(Brief): No picture belongs in the answer, which must hold exactly the lines from the one with "Mobile UI element" through the final line below.

++++ Extracted information

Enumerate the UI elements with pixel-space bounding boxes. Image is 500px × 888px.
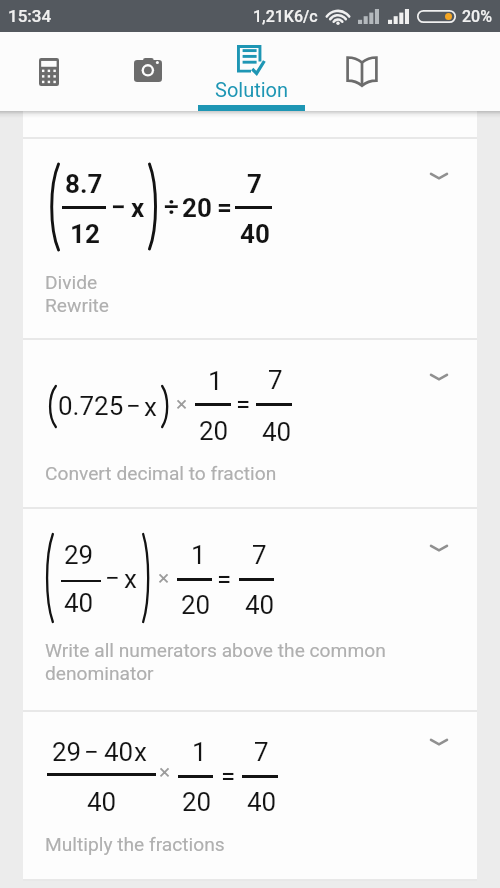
staticText: 12	[70, 219, 100, 249]
staticText: x	[144, 392, 157, 422]
button[interactable]: Dictionary	[305, 32, 418, 111]
button[interactable]: Camera	[98, 32, 198, 111]
staticText: 1	[192, 737, 207, 767]
button[interactable]: Expand step	[425, 363, 453, 391]
staticText: Convert decimal to fraction	[45, 462, 277, 485]
button[interactable]	[23, 139, 477, 338]
staticText: 20%	[462, 7, 492, 26]
staticText: Write all numerators above the common	[45, 639, 386, 662]
staticText: 20	[182, 193, 212, 223]
staticText: 1	[208, 366, 223, 396]
staticText: Divide	[45, 271, 98, 294]
staticText: 20	[182, 787, 212, 817]
staticText: 40	[247, 787, 277, 817]
staticText: 40	[245, 590, 275, 620]
button[interactable]: Calculator	[0, 32, 98, 111]
staticText: x	[131, 193, 145, 223]
button[interactable]	[23, 509, 477, 709]
staticText: Solution	[215, 78, 289, 101]
staticText: 0.725	[58, 391, 124, 421]
button[interactable]	[23, 340, 477, 507]
staticText: 40	[262, 417, 292, 447]
staticText: 20	[199, 416, 229, 446]
button[interactable]: Expand step	[425, 728, 453, 756]
button[interactable]: Expand step	[425, 534, 453, 562]
staticText: 7	[268, 365, 283, 395]
staticText: 1,21K6/c	[253, 7, 318, 26]
staticText: Rewrite	[45, 294, 110, 317]
staticText: x	[134, 737, 147, 767]
staticText: −	[105, 563, 120, 593]
staticText: ×	[158, 566, 170, 591]
staticText: 40	[64, 588, 94, 618]
staticText: −	[84, 737, 99, 767]
staticText: ÷	[164, 192, 179, 222]
button[interactable]	[23, 110, 477, 137]
staticText: −	[126, 391, 141, 421]
staticText: denominator	[45, 662, 154, 685]
staticText: 7	[254, 737, 269, 767]
staticText: 15:34	[8, 6, 52, 26]
staticText: 7	[247, 169, 262, 199]
staticText: 29	[52, 737, 82, 767]
staticText: 20	[181, 590, 211, 620]
staticText: =	[221, 761, 236, 791]
staticText: 40	[104, 737, 134, 767]
staticText: =	[217, 564, 232, 594]
staticText: =	[217, 192, 232, 222]
button[interactable]	[23, 712, 477, 879]
staticText: =	[236, 389, 251, 419]
button[interactable]: Solution	[198, 32, 305, 111]
staticText: ×	[159, 760, 171, 785]
staticText: 7	[252, 540, 267, 570]
button[interactable]: Expand step	[425, 162, 453, 190]
staticText: 1	[191, 540, 206, 570]
staticText: 8.7	[65, 169, 103, 199]
staticText: 40	[240, 219, 270, 249]
staticText: 40	[87, 787, 117, 817]
staticText: −	[111, 192, 126, 222]
staticText: x	[124, 564, 137, 594]
staticText: ×	[176, 392, 188, 417]
staticText: Multiply the fractions	[45, 833, 225, 856]
staticText: 29	[64, 540, 94, 570]
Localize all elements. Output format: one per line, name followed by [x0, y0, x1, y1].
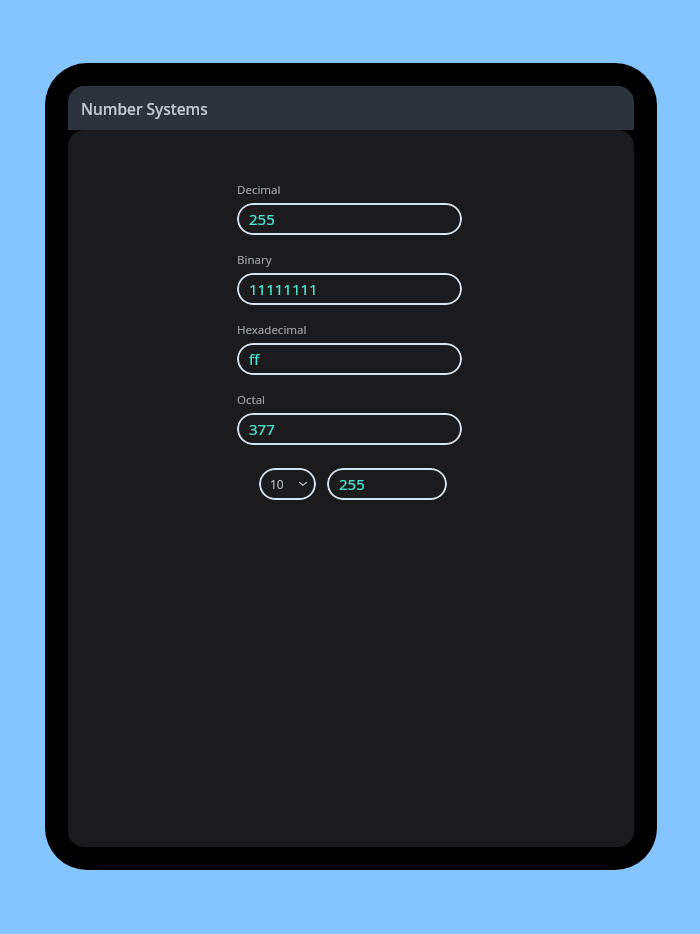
button[interactable]: 377 — [237, 413, 462, 445]
staticText: 255 — [339, 474, 365, 494]
staticText: 377 — [249, 419, 275, 439]
staticText: Binary — [237, 252, 272, 268]
staticText: 11111111 — [249, 279, 318, 299]
button[interactable]: 255 — [327, 468, 447, 500]
staticText: Hexadecimal — [237, 322, 307, 338]
button[interactable]: 11111111 — [237, 273, 462, 305]
staticText: Octal — [237, 392, 266, 408]
staticText: 255 — [249, 209, 275, 229]
staticText: 10 — [270, 476, 284, 492]
staticText: Decimal — [237, 182, 281, 198]
staticText: Number Systems — [81, 98, 208, 119]
button[interactable]: 255 — [237, 203, 462, 235]
staticText: ff — [249, 349, 260, 369]
button[interactable]: ff — [237, 343, 462, 375]
button[interactable]: Select base — [259, 468, 316, 500]
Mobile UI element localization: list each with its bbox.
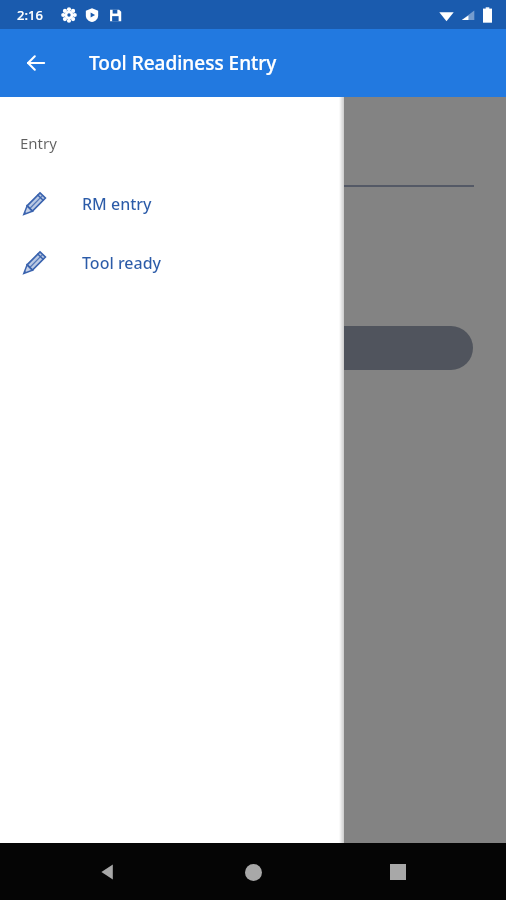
- button[interactable]: [0, 97, 506, 843]
- staticText: Entry: [20, 133, 57, 153]
- button[interactable]: Back: [12, 39, 60, 87]
- staticText: Tool ready: [82, 252, 162, 274]
- staticText: Tool Readiness Entry: [89, 50, 277, 76]
- button[interactable]: RM entry: [0, 183, 344, 225]
- button[interactable]: Recent apps: [374, 848, 422, 896]
- button[interactable]: Home: [229, 848, 277, 896]
- staticText: RM entry: [82, 193, 152, 215]
- button[interactable]: Tool ready: [0, 242, 344, 284]
- button[interactable]: Back: [84, 848, 132, 896]
- staticText: 2:16: [17, 6, 43, 24]
- button[interactable]: [140, 326, 473, 370]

++++++++

(Result):
Mobile UI element localization: list each with its bbox.
- button[interactable]: [0, 97, 506, 843]
- staticText: Entry: [20, 133, 57, 153]
- button[interactable]: Back: [12, 39, 60, 87]
- staticText: Tool ready: [82, 252, 162, 274]
- staticText: Tool Readiness Entry: [89, 50, 277, 76]
- button[interactable]: RM entry: [0, 183, 344, 225]
- button[interactable]: Recent apps: [374, 848, 422, 896]
- button[interactable]: Home: [229, 848, 277, 896]
- staticText: RM entry: [82, 193, 152, 215]
- button[interactable]: Tool ready: [0, 242, 344, 284]
- button[interactable]: Back: [84, 848, 132, 896]
- staticText: 2:16: [17, 6, 43, 24]
- button[interactable]: [140, 326, 473, 370]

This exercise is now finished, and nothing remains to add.